Benefits of the new supply chain initiative and subsequent stock transformation program includes the fact it allows reinvestment, as better inventory planning means increased optimisation of stock. This then frees up capital as opposed to having a push methodology which can mean stock lying on shelves.

Warn said: “Here at Homebase our supply chain operations are a critical function to improve the overall business performance and customer satisfaction, not just a question of how many lorries you have! It’s allowing us to do things very differently – such as a ‘little and often’ mentality on store replenishment.

“The majority of our stock transformation program is driven from the store closures, but the rest is coming from being leaner, more agile in our supply chain and adopting alternative ways or working, such as being even more focused on efficient stock management whilst increasing the availability for the customer in all channels of fulfilment.

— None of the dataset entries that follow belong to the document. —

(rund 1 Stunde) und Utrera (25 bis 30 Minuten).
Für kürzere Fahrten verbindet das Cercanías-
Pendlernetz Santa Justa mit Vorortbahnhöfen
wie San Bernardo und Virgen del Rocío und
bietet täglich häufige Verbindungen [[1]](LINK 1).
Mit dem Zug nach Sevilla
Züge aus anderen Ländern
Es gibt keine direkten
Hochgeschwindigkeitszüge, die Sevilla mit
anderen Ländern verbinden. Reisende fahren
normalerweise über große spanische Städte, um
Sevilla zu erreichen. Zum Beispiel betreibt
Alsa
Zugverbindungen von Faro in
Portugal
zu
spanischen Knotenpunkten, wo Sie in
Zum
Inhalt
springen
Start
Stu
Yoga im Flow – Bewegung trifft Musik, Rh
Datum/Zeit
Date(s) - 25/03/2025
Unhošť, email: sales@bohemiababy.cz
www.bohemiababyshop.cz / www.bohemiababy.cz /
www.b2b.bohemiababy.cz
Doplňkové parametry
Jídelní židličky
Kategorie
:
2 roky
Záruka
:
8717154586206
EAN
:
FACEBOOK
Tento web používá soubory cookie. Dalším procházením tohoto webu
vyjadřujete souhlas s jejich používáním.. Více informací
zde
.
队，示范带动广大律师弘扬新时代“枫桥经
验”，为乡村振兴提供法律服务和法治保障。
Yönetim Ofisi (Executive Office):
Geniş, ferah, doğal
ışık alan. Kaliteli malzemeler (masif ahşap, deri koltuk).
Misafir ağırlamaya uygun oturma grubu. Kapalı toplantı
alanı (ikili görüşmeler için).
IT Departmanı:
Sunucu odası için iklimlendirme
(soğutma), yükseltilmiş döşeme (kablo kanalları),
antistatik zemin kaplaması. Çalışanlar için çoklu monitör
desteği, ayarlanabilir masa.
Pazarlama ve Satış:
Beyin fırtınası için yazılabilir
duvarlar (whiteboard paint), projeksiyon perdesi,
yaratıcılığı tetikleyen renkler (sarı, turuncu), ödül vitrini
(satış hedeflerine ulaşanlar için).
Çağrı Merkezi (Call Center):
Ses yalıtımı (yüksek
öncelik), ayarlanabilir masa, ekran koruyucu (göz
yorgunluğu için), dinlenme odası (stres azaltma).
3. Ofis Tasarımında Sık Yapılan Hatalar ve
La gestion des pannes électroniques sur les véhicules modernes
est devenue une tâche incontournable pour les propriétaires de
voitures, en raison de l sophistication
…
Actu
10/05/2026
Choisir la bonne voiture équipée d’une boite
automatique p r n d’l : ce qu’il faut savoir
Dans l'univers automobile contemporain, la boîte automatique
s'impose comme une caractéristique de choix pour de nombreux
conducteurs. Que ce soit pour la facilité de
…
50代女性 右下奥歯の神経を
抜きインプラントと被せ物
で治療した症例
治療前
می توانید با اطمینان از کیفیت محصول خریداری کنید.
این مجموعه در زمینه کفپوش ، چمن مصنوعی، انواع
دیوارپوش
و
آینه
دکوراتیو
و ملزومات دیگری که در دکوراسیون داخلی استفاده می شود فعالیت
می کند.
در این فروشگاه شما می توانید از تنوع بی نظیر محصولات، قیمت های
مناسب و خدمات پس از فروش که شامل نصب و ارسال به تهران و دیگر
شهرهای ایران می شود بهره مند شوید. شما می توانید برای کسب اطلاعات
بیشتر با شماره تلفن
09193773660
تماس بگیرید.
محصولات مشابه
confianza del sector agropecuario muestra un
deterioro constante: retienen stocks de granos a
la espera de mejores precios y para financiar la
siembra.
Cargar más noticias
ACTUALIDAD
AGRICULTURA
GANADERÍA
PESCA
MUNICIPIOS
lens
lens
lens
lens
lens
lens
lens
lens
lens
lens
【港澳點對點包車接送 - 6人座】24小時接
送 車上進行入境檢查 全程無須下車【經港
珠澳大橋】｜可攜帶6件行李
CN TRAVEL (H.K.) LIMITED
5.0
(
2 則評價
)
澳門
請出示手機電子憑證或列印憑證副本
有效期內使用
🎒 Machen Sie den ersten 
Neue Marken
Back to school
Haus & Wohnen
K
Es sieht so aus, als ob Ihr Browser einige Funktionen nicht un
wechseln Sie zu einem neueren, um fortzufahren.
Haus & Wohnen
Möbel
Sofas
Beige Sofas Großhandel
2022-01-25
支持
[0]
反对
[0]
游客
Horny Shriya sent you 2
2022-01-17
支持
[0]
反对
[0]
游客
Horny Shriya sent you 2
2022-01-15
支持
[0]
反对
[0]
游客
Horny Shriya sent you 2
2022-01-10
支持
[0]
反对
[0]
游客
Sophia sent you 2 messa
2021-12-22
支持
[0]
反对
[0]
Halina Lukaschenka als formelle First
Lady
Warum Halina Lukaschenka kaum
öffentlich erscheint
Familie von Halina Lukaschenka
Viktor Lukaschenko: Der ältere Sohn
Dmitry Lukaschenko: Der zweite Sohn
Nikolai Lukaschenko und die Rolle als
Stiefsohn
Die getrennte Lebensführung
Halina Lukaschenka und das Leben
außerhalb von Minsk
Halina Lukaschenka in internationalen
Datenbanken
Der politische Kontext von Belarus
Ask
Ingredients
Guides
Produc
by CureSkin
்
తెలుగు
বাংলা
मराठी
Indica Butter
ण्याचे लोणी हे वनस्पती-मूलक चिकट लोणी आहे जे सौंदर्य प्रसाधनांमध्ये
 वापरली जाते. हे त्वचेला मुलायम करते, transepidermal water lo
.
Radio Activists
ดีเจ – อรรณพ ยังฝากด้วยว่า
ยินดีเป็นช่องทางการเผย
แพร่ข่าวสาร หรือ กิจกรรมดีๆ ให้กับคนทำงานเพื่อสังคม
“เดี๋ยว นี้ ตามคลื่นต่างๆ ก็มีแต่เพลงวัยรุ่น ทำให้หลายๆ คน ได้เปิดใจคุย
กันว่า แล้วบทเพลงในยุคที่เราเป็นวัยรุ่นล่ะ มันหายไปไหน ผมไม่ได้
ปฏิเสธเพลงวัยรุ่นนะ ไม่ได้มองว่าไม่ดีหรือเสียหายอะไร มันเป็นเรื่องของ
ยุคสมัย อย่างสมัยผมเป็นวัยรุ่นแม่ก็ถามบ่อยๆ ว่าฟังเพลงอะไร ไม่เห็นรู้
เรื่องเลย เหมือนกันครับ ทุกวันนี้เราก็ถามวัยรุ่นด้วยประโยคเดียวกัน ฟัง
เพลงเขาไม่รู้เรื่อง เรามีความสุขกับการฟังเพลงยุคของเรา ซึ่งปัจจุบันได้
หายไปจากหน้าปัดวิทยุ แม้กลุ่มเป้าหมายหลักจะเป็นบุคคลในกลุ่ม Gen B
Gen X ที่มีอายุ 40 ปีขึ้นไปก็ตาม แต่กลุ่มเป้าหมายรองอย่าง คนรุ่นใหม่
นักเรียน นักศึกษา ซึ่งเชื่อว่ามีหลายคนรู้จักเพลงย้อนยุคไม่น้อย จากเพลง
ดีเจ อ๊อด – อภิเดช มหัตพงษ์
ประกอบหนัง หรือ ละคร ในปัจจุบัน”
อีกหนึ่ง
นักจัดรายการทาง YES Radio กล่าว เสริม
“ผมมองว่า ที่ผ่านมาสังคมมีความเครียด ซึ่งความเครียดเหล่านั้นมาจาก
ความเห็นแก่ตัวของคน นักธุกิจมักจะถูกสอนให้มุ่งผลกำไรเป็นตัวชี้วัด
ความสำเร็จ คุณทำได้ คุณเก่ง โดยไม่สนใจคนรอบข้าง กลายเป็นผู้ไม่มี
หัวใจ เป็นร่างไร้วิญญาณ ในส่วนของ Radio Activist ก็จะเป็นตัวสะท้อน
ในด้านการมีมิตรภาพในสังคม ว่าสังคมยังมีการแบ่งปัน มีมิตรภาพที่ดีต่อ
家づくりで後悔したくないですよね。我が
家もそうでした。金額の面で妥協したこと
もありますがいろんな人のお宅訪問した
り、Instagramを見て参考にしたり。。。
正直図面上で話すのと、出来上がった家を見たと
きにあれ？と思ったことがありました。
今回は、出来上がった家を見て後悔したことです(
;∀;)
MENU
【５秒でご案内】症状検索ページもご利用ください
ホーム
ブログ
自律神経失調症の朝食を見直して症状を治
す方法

“We’ll also be selling more from the DC as opposed to from the store so there’ll be more direct deliveries and more click-and-collect in store.”

Digital future

Alongside the focus on increasing online participation, in the next three years the company wants customers to be highly satisfied with stock availability across all channels. A new Homebase app has also been launched for tablets and mobile devices, and this has been downloaded by millions of customers already.

Warn concluded: “Essentially it’s about how we can leverage our existing infrastructure better to develop new strategies and be more reactive and driven as we go into an ever-changing digital landscape.”